IST-DASLab / gptq

Code for the ICLR 2023 paper "GPTQ: Accurate Post-training Quantization of Generative Pretrained Transformers".
https://arxiv.org/abs/2210.17323
Apache License 2.0
1.81k stars 145 forks source link

How to run on multi GPUs? #7

Closed TitanSneaker closed 1 year ago

TitanSneaker commented 1 year ago

Im try run opt--30b on 4*2080Ti, However, the following error message appears when loading parameters.

Starting ...
Ready.
Traceback (most recent call last):
  File "opt.py", line 424, in <module>
    quantizers = opt_sequential(model, dataloader, DEV)
  File "/home/cciip/miniconda3/envs/int/lib/python3.8/site-packages/torch/autograd/grad_mode.py", line 28, in decorate_context
    return func(*args, **kwargs)
  File "opt.py", line 83, in opt_sequential
    gptq[name] = GPTQ(subset[name])
  File "/home/cciip/private/tianjie/gptq/gptq.py", line 29, in __init__
    self.H = torch.zeros((self.columns, self.columns), device=self.dev)
RuntimeError: CUDA out of memory. Tried to allocate 196.00 MiB (GPU 0; 10.75 GiB total capacity; 9.30 GiB already allocated; 77.62 MiB free; 9.32 GiB reserved in total by PyTorch) If reserved memory is >> allocated memory try setting max_split_size_mb to avoid fragmentation.  See documentation for Memory Management and PYTORCH_CUDA_ALLOC_CONF

How can I make it work?

efrantar commented 1 year ago

The GPTQ quantization process is currently only implemented to run on a single GPU and may require substantial amounts of memory to run for larger models (we only support multi-GPU execution for our inference benchmarks).
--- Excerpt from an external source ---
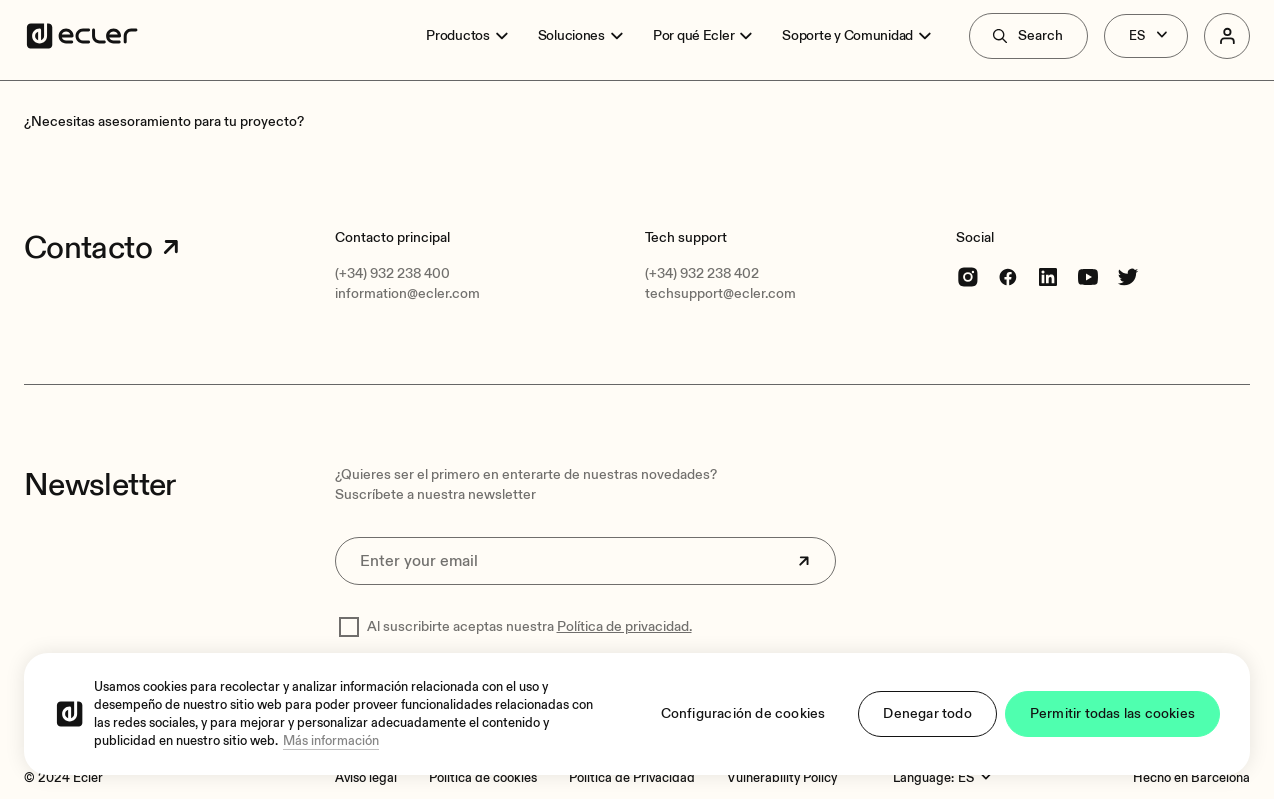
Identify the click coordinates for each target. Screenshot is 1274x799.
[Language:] (977, 778)
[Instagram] (968, 276)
While the GPTQ algorithm could in theory be effectively sharded across GPUs, doing so will be quite tricky due to the matrix-inverse and Cholesky decomposition operations.

yhyu13 commented 1 year ago

@efrantar I am not sure I understand why GPTQ models can't be distributed across devices? And what dimension would the matrix inversion be?